Posted by: Steve R. | January 15, 2008 at 10:01 AM
How about we stretch that continuity on economic policy a bit?
Among Ike, Kennedy, Johnson, Reagan, Carter, Bush I, Clinton, and Bush II, there's been a lot more continuity than radical difference. All practiced Keynesian economics -- using spending to pump-prime the economy -- when it suited them. And all allowed the Fed to go Friedman -- i.e., regulating money supply -- when necessary.
For most of the last half century, economic policies in the U.S. have been built on certain fundamentals that transcend party and political differences.
1. We're a free enterprise, not socialist, economy although some regulation of businesses is needed.
2. We push free trade internationally, either through agreements -- Uruguay Round, etc. -- or treaties -- NAFTA.
3. We maintain social insurance programs -- social security, unemployment insurance, Medicaid, Medicare. Candidates and parties may disagree on how to fix these programs, but no serious candidate advocates getting rid of them.
Ask yourself this. Would Clinton and McCain, who are, at present, the most likely nominees, disagree even a little bit with 1, 2, or 3 above? There are important differences between them -- on Iraq, abortion, etc. But there are no differences on the economic fundamentals.
By the way, Steve, the "same old fights" between young republicans and radicals in the 1960s were never over these economic fundamentals. They were over Vietnam, civil rights, feminism, etc. and perhaps tinkering at the edges of the economy, but never over the fundamentals. I know because I was there.
Posted by: Craig | January 20, 2008 at 06:47 AM
Neoclassical (or neoliberal, if you prefer) economic policy -- and the monetary policy that is comes with it -- didn't really start taking hold until the Carter administration, with Paul Volcker at the Fed.
Sure, fundamentally, we've always had a mixed economy.

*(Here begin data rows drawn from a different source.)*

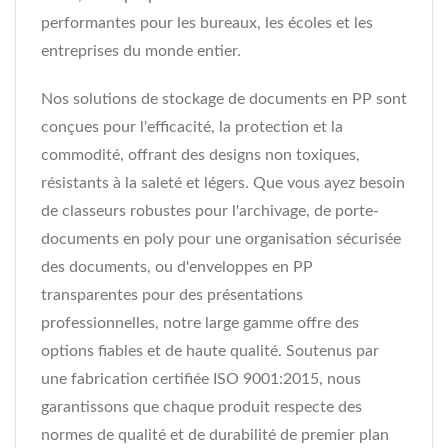
performantes pour les bureaux, les écoles et les
entreprises du monde entier.
Nos solutions de stockage de documents en PP sont
conçues pour l'efficacité, la protection et la
commodité, offrant des designs non toxiques,
résistants à la saleté et légers. Que vous ayez besoin
de classeurs robustes pour l'archivage, de porte-
documents en poly pour une organisation sécurisée
des documents, ou d'enveloppes en PP
transparentes pour des présentations
professionnelles, notre large gamme offre des
options fiables et de haute qualité. Soutenus par
une fabrication certifiée ISO 9001:2015, nous
garantissons que chaque produit respecte des
normes de qualité et de durabilité de premier plan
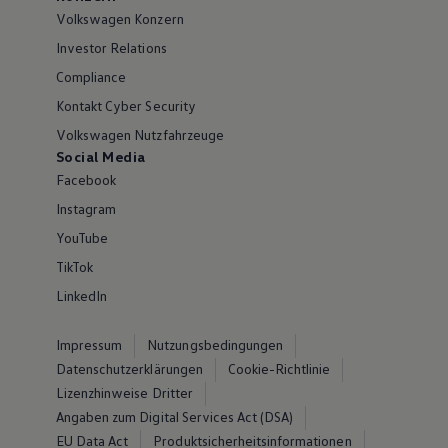
Volkswagen Konzern
Investor Relations
Compliance
Kontakt Cyber Security
Volkswagen Nutzfahrzeuge
Social Media
Facebook
Instagram
YouTube
TikTok
LinkedIn
Impressum
Nutzungsbedingungen
Datenschutzerklärungen
Cookie-Richtlinie
Lizenzhinweise Dritter
Angaben zum Digital Services Act (DSA)
EU Data Act
Produktsicherheitsinformationen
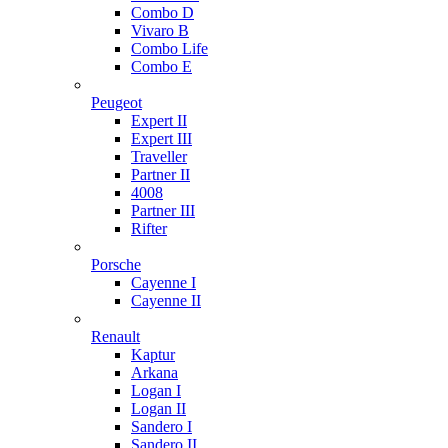
Combo D
Vivaro B
Combo Life
Combo E
Peugeot
Expert II
Expert III
Traveller
Partner II
4008
Partner III
Rifter
Porsche
Cayenne I
Cayenne II
Renault
Kaptur
Arkana
Logan I
Logan II
Sandero I
Sandero II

But there was a clear shift in the '70s away from the basic social-democratic tenets Keynesianism to an emphasis on free markets and deregulation. (And this wasn't just in government; it started in the universities, where neoclassical economics is now unquestionably orthodox and Keynesianism is heterodox.)

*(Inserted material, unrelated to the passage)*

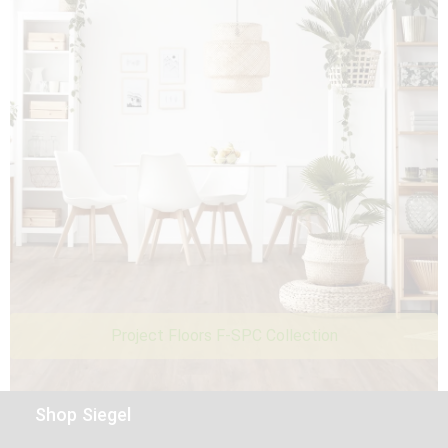
Project Floors F-SPC Collection
Shop Siegel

The global free trade treaties started with Bush I, and were solidified by Clinton in the '90s, along with his welfare reform that, for the first time, began to dismantle New Deal era social service entitlements.

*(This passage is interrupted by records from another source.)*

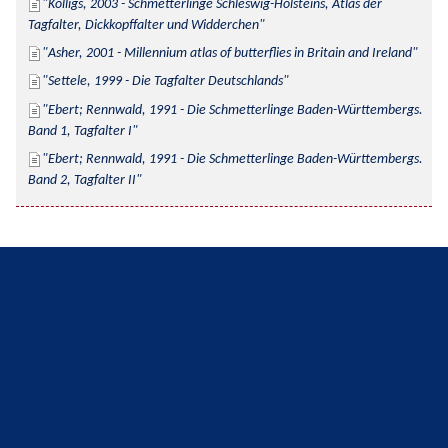
Kolligs, 2003 - Schmetterlinge Schleswig-Holsteins, Atlas der 
Tagfalter, Dickkopffalter und Widderchen
Asher, 2001 - Millennium atlas of butterflies in Britain and Ireland
Settele, 1999 - Die Tagfalter Deutschlands
Ebert; Rennwald, 1991 - Die Schmetterlinge Baden-Württembergs. 
Band 1, Tagfalter I
Ebert; Rennwald, 1991 - Die Schmetterlinge Baden-Württembergs. 
Band 2, Tagfalter II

I agree about the "same old fights," by the way, and was just trying to explain the "change" that gen Xers like Obama claim to represent. To me, the change he represents is a complete abandonment of social democratic principles that were last championed by that great liberal Richard Nixon.
Posted by: Steve R. | January 20, 2008 at 01:30 PM
Keynesian economics is not the same as social-democratic policies. It simply refers to the use of fiscal policy (taxation and spending) to speed up the economy in a recession or slow down the economy when inflation is the problem.
This last week provided an excellent example of the use both of fiscal and monetary tools aimed at avoiding a recession. The House passed a $100 billion spending bill disguised, for political purposes, as a tax refund. This is pure fiscal (Keynesian) economics -- spending by the U.S. treasury to pump prime the economy. At the same time, the Federal Reserve lowered interest rates in order to pump more money into the economy: lowering interest rates creates an incentive to borrow, which allows banks basically to create money.
Note that the massive spending bill was passed by a bipartisan majority in the House. Is this a "shift away from" or a pure use of Keynesian economics?
The irony, of course, is that to fund the huge spending, the government will have to go further into debt -- signing IOUs to you or me or to China that will eventually have to be repaid. Enjoy your $1200 check when you get it in May, trying not to feel embarassed in front of your teenage kid who will eventually have to repay it.